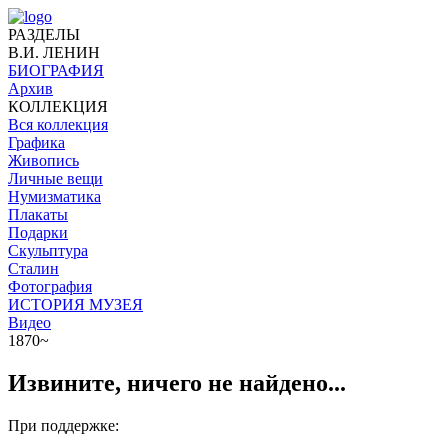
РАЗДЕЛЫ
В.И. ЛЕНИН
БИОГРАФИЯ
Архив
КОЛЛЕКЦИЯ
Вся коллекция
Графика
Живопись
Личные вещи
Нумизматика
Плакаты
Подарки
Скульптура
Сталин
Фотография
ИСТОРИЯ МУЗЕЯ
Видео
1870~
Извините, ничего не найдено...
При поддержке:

--

## [Your task]
Having found the line with "Личные вещи", please set it down along with every line after it through the end of the material above, exactly and with nothing added.

## [Solved problem]
Личные вещи
Нумизматика
Плакаты
Подарки
Скульптура
Сталин
Фотография
ИСТОРИЯ МУЗЕЯ
Видео
1870~
Извините, ничего не найдено...
При поддержке:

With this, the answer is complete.